### EXERCISE PROMPT
For this exercise, reproduce the entries below exactly, but only from the line containing "рычаг левый с ГОРУ" through the line containing "вул. Посполита, 28, Дніпро, Дніпропетровська", both included.

### SOURCE MATERIAL
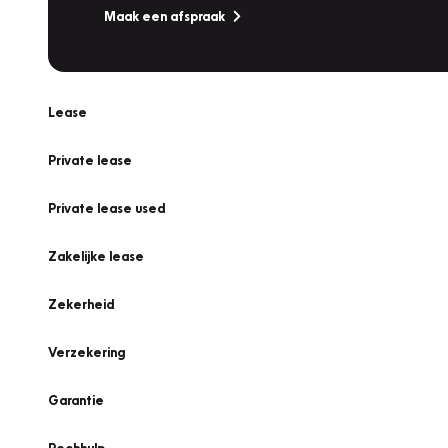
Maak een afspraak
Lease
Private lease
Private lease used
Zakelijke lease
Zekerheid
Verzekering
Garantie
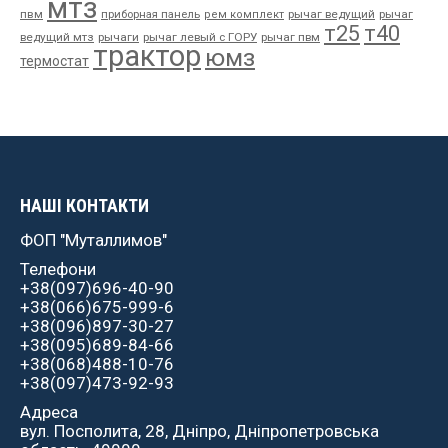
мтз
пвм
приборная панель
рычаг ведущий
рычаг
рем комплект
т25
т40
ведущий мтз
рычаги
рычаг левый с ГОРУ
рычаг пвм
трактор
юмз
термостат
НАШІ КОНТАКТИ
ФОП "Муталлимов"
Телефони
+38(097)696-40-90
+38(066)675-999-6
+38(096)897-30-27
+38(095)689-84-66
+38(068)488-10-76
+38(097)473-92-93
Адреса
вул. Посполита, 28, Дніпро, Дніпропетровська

...

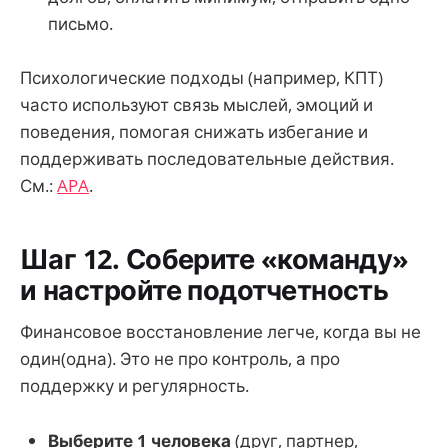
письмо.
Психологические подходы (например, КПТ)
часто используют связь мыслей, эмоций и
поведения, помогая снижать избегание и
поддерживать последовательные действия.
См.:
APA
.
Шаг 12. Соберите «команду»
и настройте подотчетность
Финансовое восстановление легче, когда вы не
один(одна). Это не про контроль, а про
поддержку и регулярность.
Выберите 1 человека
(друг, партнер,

### RESPONSE TO THIS TASK
рычаг левый с ГОРУ
рычаг пвм
трактор
юмз
термостат
НАШІ КОНТАКТИ
ФОП "Муталлимов"
Телефони
+38(097)696-40-90
+38(066)675-999-6
+38(096)897-30-27
+38(095)689-84-66
+38(068)488-10-76
+38(097)473-92-93
Адреса
вул. Посполита, 28, Дніпро, Дніпропетровська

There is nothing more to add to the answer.